Getting higher and higher quality outputs from dynamic radiance fields has always been an exciting prospect. We've seen a handful of methods emerge, including one company, but today we're getting another one that seems to be stepping it up a notch. This is 3DGStream and it's fast to train, fast to render, and comes with high fidelity.
Let's jump into it.
3DGStream introduces a novel method that leverages 3D Gaussian Splatting (3DGS) for scene representation, combined with a Neural Transformation Cache (NTC) and an adaptive 3DG addition strategy. 3D Gaussian Splatting is a type of radiance field that allows for hyper-realistic reconstructions that uses standard 2D images as inputs.
The Neural Transformation Cache (NTC) is crucial for 3DGStream's efficiency, offering a streamlined approach to model the complex movements in dynamic scenes. Unlike traditional methods that might retrain or extensively adjust models for each frame, the NTC operates on a more granular level by focusing on the movements of 3DGS — essentially, small volumetric elements that collectively represent the scene.
The brilliance of the NTC lies in its ability to efficiently capture and model translations (movements) and rotations of these 3D Gaussians between frames. This is achieved through a compact, highly optimized structure that combines multi-resolution hash encoding with a shallow, fully-fused Multilayer Perceptron (MLP). The hash encoding allows for a dense representation of the scene, ensuring that dynamic regions receive more attention during the optimization process.
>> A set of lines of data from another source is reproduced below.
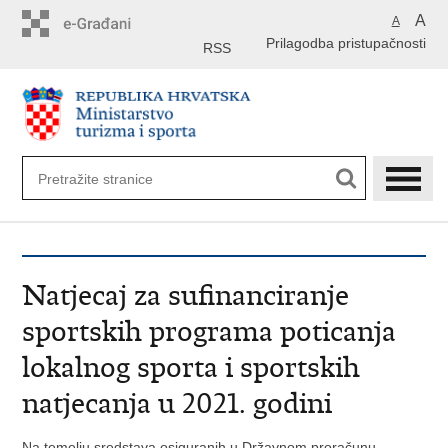
Preskoči
A
A
na
Prilagodba pristupačnosti
glavni
RSS
sadržaj
Natjecaj za sufinanciranje
sportskih programa poticanja
lokalnog sporta i sportskih
natjecanja u 2021. godini
Na temelju sredstava osiguranih u Državnom proračunu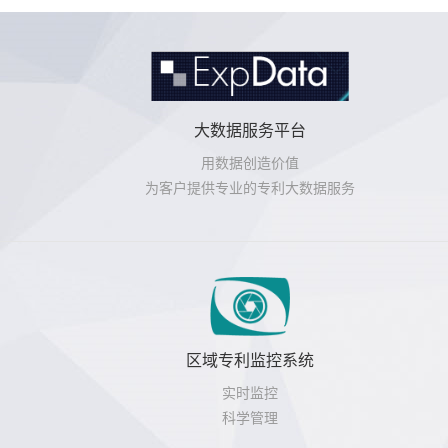
大数据服务平台
用数据创造价值
为客户提供专业的专利大数据服务
区域专利监控系统
实时监控
科学管理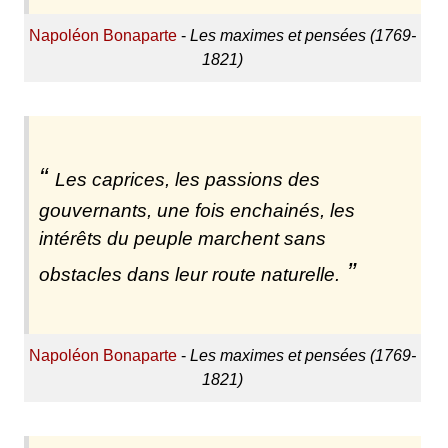
Napoléon Bonaparte
-
Les maximes et pensées (1769-
1821)
Les caprices, les passions des
gouvernants, une fois enchainés, les
intérêts du peuple marchent sans
obstacles dans leur route naturelle.
Napoléon Bonaparte
-
Les maximes et pensées (1769-
1821)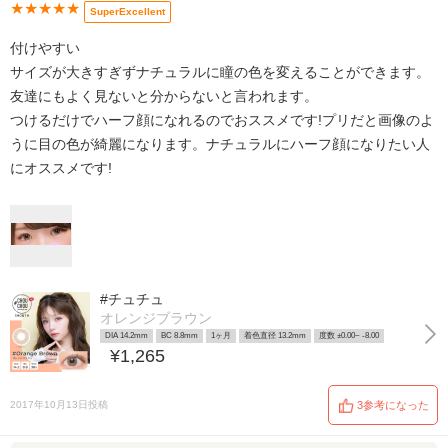
★★★★★
SuperExcellent
付けやすい
サイズが大きすぎずナチュラルに瞳の色を変えることができます。
友達にもよく見ないと分からないと言われます。
つけるだけでハーフ顔になれるのでおススメです!プリだと画像のよ
うに目の色が綺麗になります。ナチュラルにハーフ顔になりたい人
にオススメです!
#チュチュ
オレンジブラウン
DIA 14.2mm
BC 8.8mm
1ヶ月
着色直径 13.2mm
度数 ±0.00~ -8.00
¥1,265
2017年10月13日投稿
3参考になった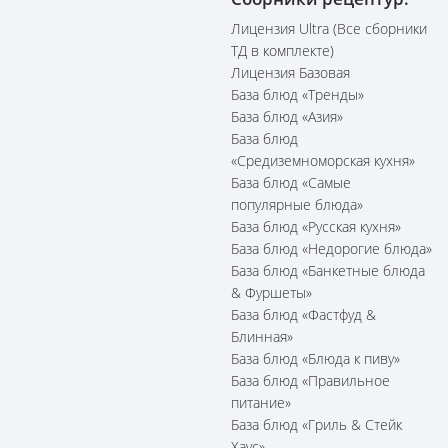
Лицензия Ultra (Все сборники
ТД в комплекте)
Лицензия Базовая
База блюд «Тренды»
База блюд «Азия»
База блюд
«Средиземноморская кухня»
База блюд «Самые
популярные блюда»
База блюд «Русская кухня»
База блюд «Недорогие блюда»
База блюд «Банкетные блюда
& Фуршеты»
База блюд «Фастфуд &
Блинная»
База блюд «Блюда к пиву»
База блюд «Правильное
питание»
База блюд «Гриль & Стейк
Хаус»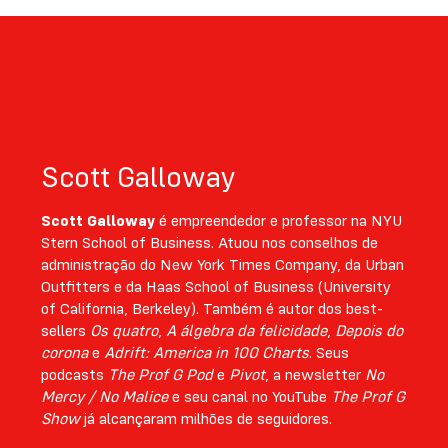
Scott Galloway
Scott Galloway
é empreendedor e professor na NYU
Stern School of Business. Atuou nos conselhos de
administração do New York Times Company, da Urban
Outfitters e da Haas School of Business (University
of California, Berkeley). Também é autor dos best-
sellers
Os quatro
,
A álgebra da felicidade
,
Depois do
corona
e
Adrift: America in 100 Charts
. Seus
podcasts
The Prof G Pod
e
Pivot
, a newsletter
No
Mercy / No Malice
e seu canal no YouTube
The Prof G
Show
já alcançaram milhões de seguidores.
This design choice not only makes the NTC highly adaptable but also significantly reduces the computational overhead, allowing for the rapid transformation of the 3D Gaussians with minimal storage requirements.
But dynamic scenes are not just about moving objects; they often involve elements that appear or disappear from view. This is where the adaptive 3DGS addition strategy comes into play, showcasing 3DGStream's adaptability and attention to detail. The method intelligently introduces new 3D Gaussians to model emerging objects — like a car entering the frame or a ball being thrown — without the need for manual adjustments or retraining from scratch.
The strategy employs a two-pronged approach: first, it identifies areas in the scene where new objects emerge based on the spatial gradients of existing 3D Gaussians. This ensures that new Gaussians are only added where necessary, keeping the model efficient and focused. Next, it introduces these new 3DGS in a way that mimics the scene's existing structure, adjusting their attributes (such as size, color, and opacity) to seamlessly integrate with the surrounding environment.
The adaptive 3DGS addition strategy not only adds new elements. It also carefully considers the scene's coherence and computational efficiency. By selectively spawning new 3D Gaussians and optimizing them alongside existing ones, 3DGStream maintains high-quality renderings without significantly increasing the model's complexity or storage requirements. Remarkably, 3DGStream achieves its efficiency with a model size of under 10MB, challenging preconceptions about the storage requirements for high-quality dynamic scene rendering.
The seamless integration of the NTC and the adaptive 3DGS addition strategy allows 3DGStream to offer something truly remarkable: the ability to stream complex, dynamic scenes in real-time, with photorealistic quality and unprecedented efficiency. By focusing on the minutiae of scene changes and intelligently adapting to new elements, 3DGStream ensures that each frame is rendered with the utmost fidelity and detail.
3DGStream renders in real-time, while also completing its training remarkably quickly. 3DGStream revolutionizes the FVV streaming process by achieving fast per-frame reconstruction within just 12 seconds and rendering at an astonishing 200 frames per second. Interestingly the paper lists COLMAP as a potential bottleneck and aims to increase fidelity as other models improve. Poor COLMAP has been put through the wringer this year, despite virtually all methods using the Structure from Motion method.
The question that I continue to see pop up more and more: What will replace COLMAP? Will DUSt3R emerge as an answer?
Another potential issue is the usage of Spherical Harmonic Rotation. The authors have noted that it has a minimal impact on the reconstruction quality, despite it taking up a majority of time.
The experiments conducted by Sun and colleagues show that 3DGStream surpasses the existing methods in terms of speed and efficiency, but also maintains high-quality image rendering. This positions 3DGStream as a promising solution for real-world applications, bringing us just a little closer to the seamless integration of virtual and real worlds.
<p>Unfortunately, it's going to be a while before we see any code, if at all. 3DGStream has been accepted into CVPR 2024 and may or may not be releasing its code by June of this year. It is however a better glimpse into where we are in the state of dynamic reconstruction.